:: Provided material ::

----------------

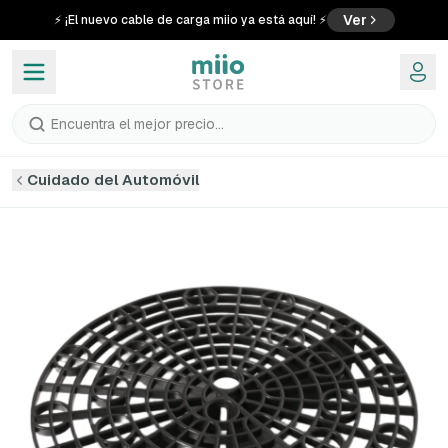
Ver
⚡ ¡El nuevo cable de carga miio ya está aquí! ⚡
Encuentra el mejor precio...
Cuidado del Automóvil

----------------

:: About this exercise ::
Reproduce the full listing verbatim so that only the pictures are missing.

:: Output for this exercise ::
Ver
⚡ ¡El nuevo cable de carga miio ya está aquí! ⚡
Encuentra el mejor precio...
Cuidado del Automóvil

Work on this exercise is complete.